## Task goal
All that is needed is an exact copy of the lines from the beginning of the data below through the line containing "almost no way", minus the pictures.

## Information supplied
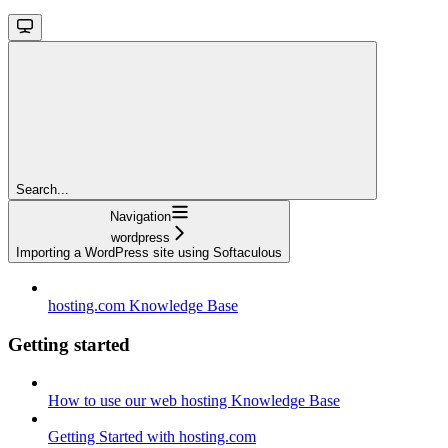
Search...
Navigation
wordpress
Importing a WordPress site using Softaculous
hosting.com Knowledge Base
Getting started
How to use our web hosting Knowledge Base
Getting Started with hosting.com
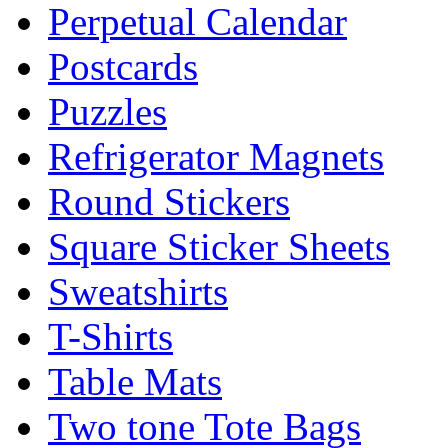
Perpetual Calendar
Postcards
Puzzles
Refrigerator Magnets
Round Stickers
Square Sticker Sheets
Sweatshirts
T-Shirts
Table Mats
Two tone Tote Bags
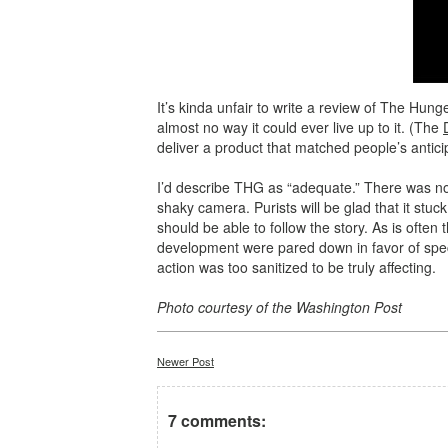
It’s kinda unfair to write a review of The Hu
almost no way it could ever live up to it. (The
deliver a product that matched people’s antici
I’d describe THG as “adequate.” There was not
shaky camera. Purists will be glad that it stuck
should be able to follow the story. As is often
development were pared down in favor of specia
action was too sanitized to be truly affecting.
Photo courtesy of the Washington Post
Newer Post
7 comments:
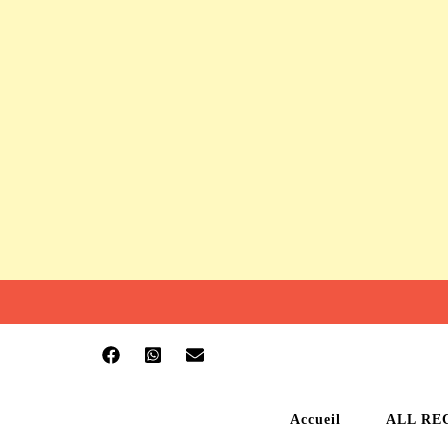
Accueil
ALL RE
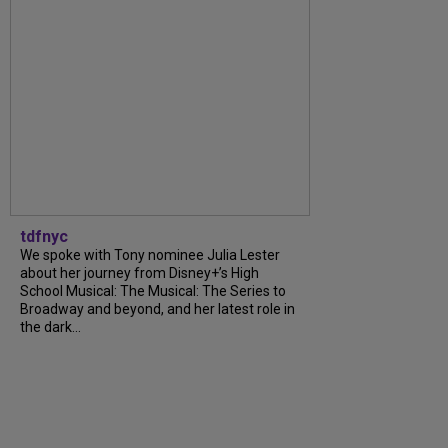
tdfnyc
We spoke with Tony nominee Julia Lester
about her journey from Disney+’s High
School Musical: The Musical: The Series to
Broadway and beyond, and her latest role in
the dark...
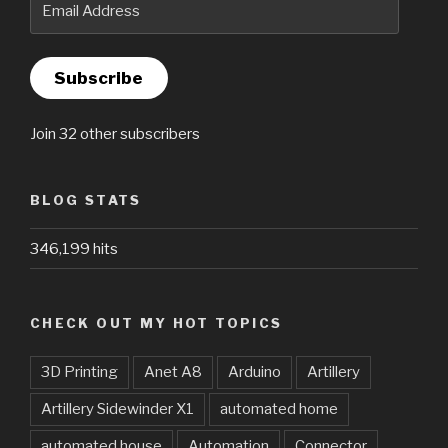
Address
Subscribe
Join 32 other subscribers
BLOG STATS
346,199 hits
CHECK OUT MY HOT TOPICS
3D Printing
Anet A8
Arduino
Artillery
Artillery Sidewinder X1
automated home
automated house
Automation
Connector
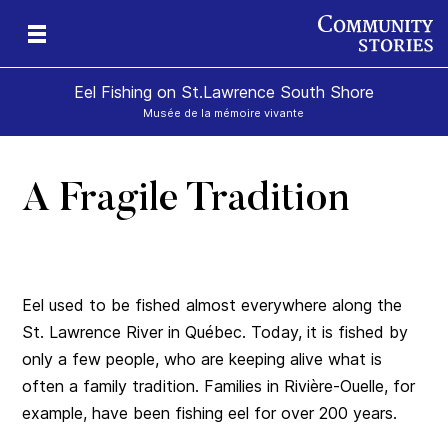
Eel Fishing on St.Lawrence South Shore
Musée de la mémoire vivante
A Fragile Tradition
Eel used to be fished almost everywhere along the
St. Lawrence River in Québec. Today, it is fished by
only a few people, who are keeping alive what is
often a family tradition. Families in Rivière-Ouelle, for
example, have been fishing eel for over 200 years.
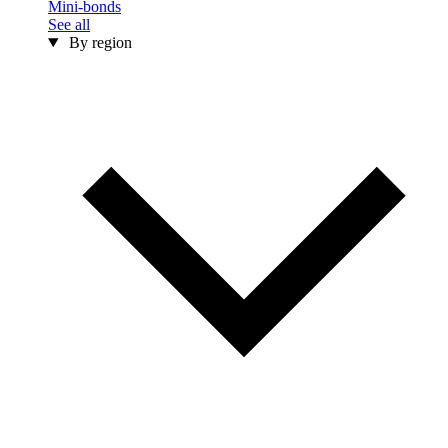
Mini-bonds
See all
By region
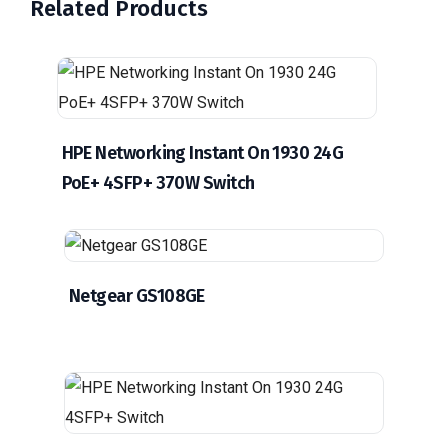
Related Products
HPE Networking Instant On 1930 24G
PoE+ 4SFP+ 370W Switch
Netgear GS108GE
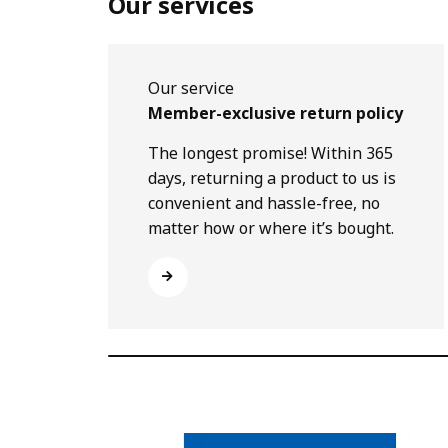
Our services
Our service
Member-exclusive return policy
The longest promise! Within 365
days, returning a product to us is
convenient and hassle-free, no
matter how or where it’s bought.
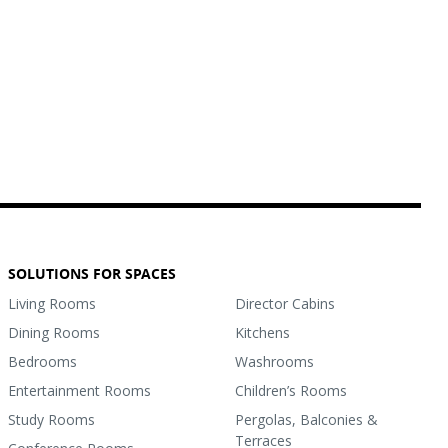
SOLUTIONS FOR SPACES
Living Rooms
Director Cabins
Dining Rooms
Kitchens
Bedrooms
Washrooms
Entertainment Rooms
Children’s Rooms
Study Rooms
Pergolas, Balconies &
Terraces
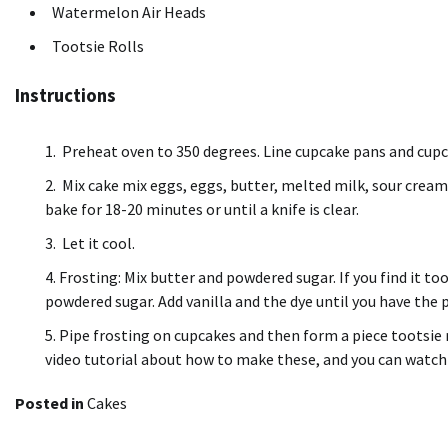
Watermelon Air Heads
Tootsie Rolls
Instructions
Preheat oven to 350 degrees. Line cupcake pans and cupca
Mix cake mix eggs, eggs, butter, melted milk, sour cream,
bake for 18-20 minutes or until a knife is clear.
Let it cool.
Frosting: Mix butter and powdered sugar.
If you find it to
powdered sugar.
Add vanilla and the dye until you have the 
Pipe frosting on cupcakes and then form a piece tootsie r
video tutorial about how to make these, and you can watch 
Posted in
Cakes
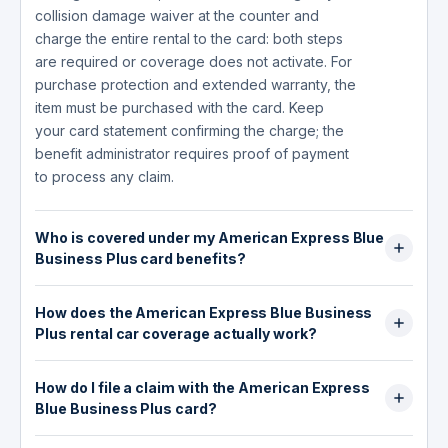
collision damage waiver at the counter and
charge the entire rental to the card: both steps
are required or coverage does not activate. For
purchase protection and extended warranty, the
item must be purchased with the card. Keep
your card statement confirming the charge; the
benefit administrator requires proof of payment
to process any claim.
Who is covered under my American Express Blue
Business Plus card benefits?
For Car Rental Loss and Damage Insurance,
How does the American Express Blue Business
coverage applies to the Card Member (the
Plus rental car coverage actually work?
Eligible Renter) and their spouse or domestic
partner, plus any Authorized Drivers listed on
The card provides secondary Car Rental Loss
the Rental Agreement. For the Baggage
How do I file a claim with the American Express
and Damage Insurance up to $50,000 through
Insurance Plan, the Card Member, spouse or
Blue Business Plus card?
AMEX Assurance Company. Secondary means
domestic partner, and dependent children
your personal auto insurance responds first
Claims go through AMEX Assurance Company at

## Solution for this task
Search...
Navigation
wordpress
Importing a WordPress site using Softaculous
hosting.com Knowledge Base
Getting started
How to use our web hosting Knowledge Base
Getting Started with hosting.com
Perpetual Calendar
Postcards
Puzzles
Refrigerator Magnets
Round Stickers
Square Sticker Sheets
Sweatshirts
T-Shirts
Table Mats
Two tone Tote Bags
It’s kinda unfair to write a review of The Hu
almost no way it could ever live up to it. (The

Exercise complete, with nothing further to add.